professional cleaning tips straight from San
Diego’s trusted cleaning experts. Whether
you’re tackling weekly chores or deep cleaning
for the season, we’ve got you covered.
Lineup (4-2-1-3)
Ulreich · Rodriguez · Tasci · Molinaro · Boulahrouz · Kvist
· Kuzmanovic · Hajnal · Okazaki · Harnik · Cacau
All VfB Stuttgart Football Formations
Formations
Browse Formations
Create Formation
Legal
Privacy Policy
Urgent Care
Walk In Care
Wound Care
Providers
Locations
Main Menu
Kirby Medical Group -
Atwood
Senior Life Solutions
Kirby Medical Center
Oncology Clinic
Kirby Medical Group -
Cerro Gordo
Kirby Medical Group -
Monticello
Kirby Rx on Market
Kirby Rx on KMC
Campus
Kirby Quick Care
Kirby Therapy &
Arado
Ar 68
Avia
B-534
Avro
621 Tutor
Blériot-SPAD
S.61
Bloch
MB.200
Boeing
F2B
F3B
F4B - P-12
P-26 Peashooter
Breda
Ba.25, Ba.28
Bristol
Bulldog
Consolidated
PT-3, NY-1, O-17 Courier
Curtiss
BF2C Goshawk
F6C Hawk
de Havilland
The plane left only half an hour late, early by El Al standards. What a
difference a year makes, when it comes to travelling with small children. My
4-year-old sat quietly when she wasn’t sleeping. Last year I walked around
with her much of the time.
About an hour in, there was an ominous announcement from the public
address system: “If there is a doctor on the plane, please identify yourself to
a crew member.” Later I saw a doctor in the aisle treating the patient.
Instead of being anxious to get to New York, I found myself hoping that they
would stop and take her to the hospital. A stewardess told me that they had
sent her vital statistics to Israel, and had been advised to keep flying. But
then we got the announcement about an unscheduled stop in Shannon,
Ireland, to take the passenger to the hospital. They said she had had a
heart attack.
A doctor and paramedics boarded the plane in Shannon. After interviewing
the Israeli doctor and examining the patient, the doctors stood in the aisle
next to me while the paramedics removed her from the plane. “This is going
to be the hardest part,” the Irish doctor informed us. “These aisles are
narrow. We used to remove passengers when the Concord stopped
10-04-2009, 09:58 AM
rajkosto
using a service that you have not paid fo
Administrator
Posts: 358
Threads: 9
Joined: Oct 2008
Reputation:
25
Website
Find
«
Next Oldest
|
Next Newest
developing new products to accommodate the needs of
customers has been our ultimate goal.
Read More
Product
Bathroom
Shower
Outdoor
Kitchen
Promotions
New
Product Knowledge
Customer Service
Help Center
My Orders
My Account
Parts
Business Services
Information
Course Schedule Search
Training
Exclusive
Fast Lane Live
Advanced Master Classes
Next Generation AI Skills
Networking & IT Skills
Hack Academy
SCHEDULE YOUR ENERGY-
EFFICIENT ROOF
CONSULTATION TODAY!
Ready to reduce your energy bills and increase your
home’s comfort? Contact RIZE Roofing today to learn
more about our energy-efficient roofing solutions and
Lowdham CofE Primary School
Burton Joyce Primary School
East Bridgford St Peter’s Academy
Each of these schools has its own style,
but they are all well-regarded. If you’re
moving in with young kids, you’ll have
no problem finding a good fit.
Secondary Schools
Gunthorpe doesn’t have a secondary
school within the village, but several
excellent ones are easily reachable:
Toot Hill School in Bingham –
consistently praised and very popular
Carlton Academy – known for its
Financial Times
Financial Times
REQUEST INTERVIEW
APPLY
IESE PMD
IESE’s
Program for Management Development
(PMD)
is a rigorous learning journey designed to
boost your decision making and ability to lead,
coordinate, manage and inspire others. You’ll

——————

The string "been" may appear in lines of the entries above. Say how many such lines there are, as a number only.

OUTPUT FOR THIS EXERCISE
2